2 January 2013

Kenya: Fighting Elephants to Get an Education

The issue of human wildlife conflict is becoming the norm in Kenya. The news has been rife with stories about wildlife killed by residents living near the parks or people injured by wildlife for encroaching their territory. This conflict is more real for the students of Mwakitau Secondary School.

The secondary school is located in the heart of Tsavo, and the students and teachers live with the knowledge that an elephant could break the wire fence of their school compound in search of water and food anytime of day. When this happens they are stranded in class till the elephant gets bored and wanders away or the KWS rangers come to chase it away.

"Classes usually get delayed when the elephants break into the school. We are always watching them because we are not sure of their next move. Sometimes we also have to leave school early so we can get home before it is dark to avoid meeting them again, said Form 2 student, Julian Mzembi.

Their biggest fear is that one-day they will encounter the huge mammals on their way to school or from school.

This was a real experience for Justin Mwanyagha, a form four student of the school. He usually rides his bike to school and one unfortunate day, he came face to face with an elephant.

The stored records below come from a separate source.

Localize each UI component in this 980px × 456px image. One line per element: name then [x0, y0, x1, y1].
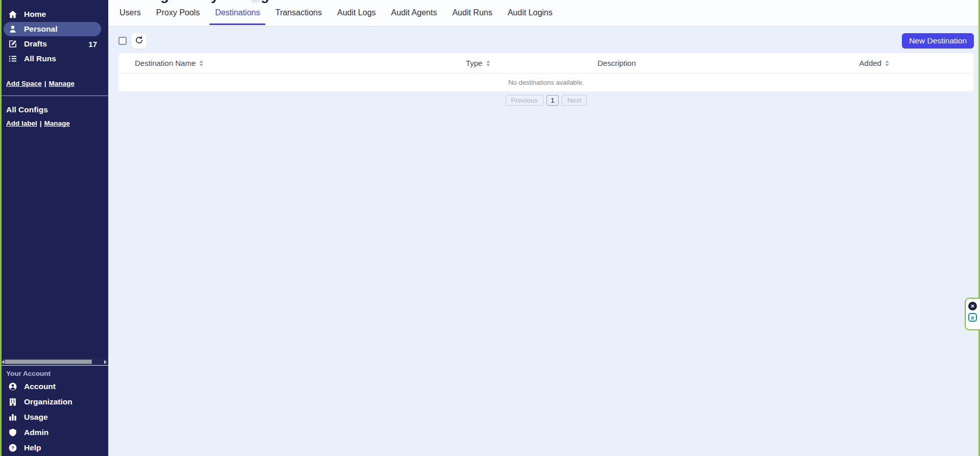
sidebar-nav: Home Personal Drafts 17 All Runs	[0, 7, 108, 66]
sidebar-item-label: All Runs	[24, 54, 56, 63]
tab-audit-agents[interactable]: Audit Agents	[391, 0, 437, 26]
column-header-added[interactable]: Added	[859, 59, 974, 67]
sidebar-item-account[interactable]: Account	[4, 379, 101, 394]
sidebar-item-label: Personal	[24, 25, 57, 34]
account-nav: Account Organization Usage Admin	[0, 379, 108, 455]
home-icon	[8, 9, 18, 19]
usage-chart-icon	[8, 412, 18, 422]
tabs: Users Proxy Pools Destinations Transacti…	[119, 0, 553, 26]
scrollbar-thumb[interactable]	[5, 359, 92, 364]
shield-icon	[8, 427, 18, 438]
column-header-type[interactable]: Type	[466, 59, 597, 67]
current-page-button[interactable]: 1	[546, 95, 559, 106]
organization-icon	[8, 397, 18, 407]
tab-audit-logins[interactable]: Audit Logins	[508, 0, 553, 26]
tab-audit-logs[interactable]: Audit Logs	[337, 0, 376, 26]
link-separator: |	[44, 80, 46, 87]
new-destination-button[interactable]: New Destination	[902, 33, 974, 49]
next-page-button[interactable]: Next	[562, 95, 587, 106]
refresh-button[interactable]	[131, 33, 147, 49]
refresh-icon	[135, 36, 144, 46]
edit-icon	[8, 39, 18, 49]
empty-state-message: No destinations available.	[118, 74, 974, 91]
destinations-table: Destination Name Type Description Added …	[118, 53, 974, 91]
svg-text:?: ?	[11, 445, 14, 450]
manage-spaces-link[interactable]: Manage	[49, 80, 75, 87]
list-icon	[8, 54, 18, 64]
sidebar-item-label: Help	[24, 443, 41, 452]
pagination: Previous 1 Next	[118, 95, 974, 106]
main-content: Manage Proxy Settings Users Proxy Pools …	[108, 0, 980, 456]
account-section: Your Account Account Organization Usage	[0, 366, 108, 455]
your-account-label: Your Account	[6, 370, 108, 377]
sidebar-item-label: Drafts	[24, 39, 47, 49]
link-separator: |	[40, 119, 42, 127]
security-overlay-widget: ✕ e	[965, 298, 980, 330]
sidebar-item-label: Account	[24, 382, 56, 391]
drafts-count-badge: 17	[88, 40, 101, 49]
tab-transactions[interactable]: Transactions	[275, 0, 322, 26]
help-icon: ?	[8, 443, 18, 453]
person-icon	[8, 24, 18, 34]
sidebar-horizontal-scrollbar[interactable]	[0, 358, 108, 366]
sidebar-item-all-runs[interactable]: All Runs	[4, 52, 101, 66]
column-header-destination-name[interactable]: Destination Name	[118, 59, 466, 67]
sort-icon	[486, 60, 490, 66]
tab-proxy-pools[interactable]: Proxy Pools	[156, 0, 200, 26]
account-icon	[8, 381, 18, 392]
sidebar-divider	[0, 95, 108, 96]
eset-logo-icon[interactable]: e	[968, 313, 977, 322]
sidebar: Home Personal Drafts 17 All Runs Add Spa…	[0, 0, 108, 456]
tab-bar: Manage Proxy Settings Users Proxy Pools …	[108, 0, 980, 27]
sidebar-item-label: Home	[24, 10, 46, 19]
manage-configs-link[interactable]: Manage	[44, 119, 70, 127]
sidebar-item-usage[interactable]: Usage	[4, 410, 101, 424]
all-configs-heading: All Configs	[6, 105, 108, 114]
close-icon[interactable]: ✕	[968, 302, 977, 310]
sidebar-item-label: Usage	[24, 413, 48, 422]
tab-users[interactable]: Users	[119, 0, 141, 26]
select-all-checkbox[interactable]	[118, 37, 127, 45]
tab-audit-runs[interactable]: Audit Runs	[452, 0, 492, 26]
sidebar-item-organization[interactable]: Organization	[4, 394, 101, 409]
sidebar-item-admin[interactable]: Admin	[4, 425, 101, 440]
sidebar-item-drafts[interactable]: Drafts 17	[4, 37, 101, 51]
table-header-row: Destination Name Type Description Added	[118, 53, 974, 74]
tab-destinations[interactable]: Destinations	[215, 0, 260, 26]
scroll-left-arrow-icon[interactable]	[2, 360, 4, 364]
space-actions: Add Space|Manage	[6, 80, 108, 87]
toolbar: New Destination	[108, 27, 980, 53]
add-label-link[interactable]: Add label	[6, 119, 37, 127]
sort-icon	[199, 60, 203, 66]
sidebar-item-label: Organization	[24, 397, 73, 406]
sidebar-item-home[interactable]: Home	[4, 7, 101, 21]
sidebar-item-label: Admin	[24, 428, 49, 437]
previous-page-button[interactable]: Previous	[506, 95, 544, 106]
sidebar-item-help[interactable]: ? Help	[4, 440, 101, 455]
left-edge-strip	[0, 0, 2, 456]
config-actions: Add label|Manage	[6, 119, 108, 127]
column-header-description: Description	[597, 59, 859, 67]
add-space-link[interactable]: Add Space	[6, 80, 42, 87]
sort-icon	[885, 60, 889, 66]
scroll-right-arrow-icon[interactable]	[104, 360, 107, 364]
sidebar-item-personal[interactable]: Personal	[4, 22, 101, 36]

"They can smell humans before you come upon them. They have a strong sense of smell and once they do, they attack immediately. That happened to me, the minute I saw it, I ran for my life. I managed to get away but I fell and and bruised my arm. I'm glad I got away."

Mwanyagha lives 7 km from the school in Msorongo. His daily routine requires that he wakes up at 5am to prepare from school and leave the house at 6am to be able to get to class by 8am. "It is usually dark by the time I leave the house time but I'm used to it. I have done this for four years now."

To help reduce the stress of fighting the elephants on their way to school and from school, KWS has funded a project to build a dormitory in the school that will house 104 students in the school and improve teacher student contact.

Mwanyagha who is the head of the Geography club hopes to join KWS in future in the tourism management arena after his education. He believes the dormitory will be a big help to students who have to travel long distances to get to school.

"When we have exams your mind is too tired to concentrate on reading at night but we make an effort. With the dormitory we can all relax after class and attend preps without any stress," he said.

The school was originally a polytechnic that was converted to a high school for boys and girls. It stared with 10 students and now has 163 students with a single stream for each year.

"KWS is always looking for ways to involve the community in conservation. As a process they have included partnerships that foster that relationship. The school dormitory is expected to be complete in six or seven months," said Benjamin Kavu, the wildlife director for community enterprise.

During the event of the foundation for the domitory, Kavi said, I am thankful for the KWS efforts at conservation and alleviating the rampant human wild life conflict. If you allow us to adopt the school we will do it. But you can't ask us to build new schools because things have to be done systematically."

He advised the students to "take care of the dormitory and be good leaders and not to be destructive when they have grievances to raise."

Bernard Ndenda, the regional Engineer at Tsavo said the dormitory will be a modern one. It will have cubicals which can take up to four beds each and accommodate up to 104 girls. "The issue is real. You don't expect to just walk around here anyhow. It is real. Even with the fencing the elephants can walk in and do whatever they like. They have a way to detect whether a fence has electricity. If it does they break a dried tree stump and short circuit the fence to gain entry."

The Chief guest, Margaret Mwakima who is the vice-chair of the KWS Board of Trustees noted: "It is symbolic of KWS to improve the livelihoods of the locals. Marauding elephants have paralysed learning, KWS efforts to alleviate this problem and ensure that the students performance and that of the overall school is at per with others (in the county) by eradicating conflict with wildlife."

Mwakima said an 80 km electric fence is currently under construction from Mwakitau to Ndii. Its completion will drastically reduce conflicts between human and elephants. She however advised the local community to embrace wildlife conservation as it was the most suitable form of land use instead of agriculture.

"Presently, there are 28 ranches adjacent to the Tsavo Conservation area which should ideally be transformed into wildlife conservancies. These have higher returns on the local and national economy than the current subsistence agriculture and livestock keeping,"she said.

The Ministry of forestry and wildlife has spent a total of Sh78 million in support of development projects in areas prone to human-wildlife conflicts in Taita Taveta County. The funds have mainly been used in the Kenya Wildlife Service corporate social responsibility programmes covering education, health and water provision.

Local leaders urged the government to speed up the enactment of the proposed new Wildlife Act that enhances compensation for injuries sustained from wildlife and human deaths. The acting PS Lawrence Mwadime assured the residents that the Wildlife Bill is now before the Cabinet and expressed hope that it will be enacted before the end of the current parliament.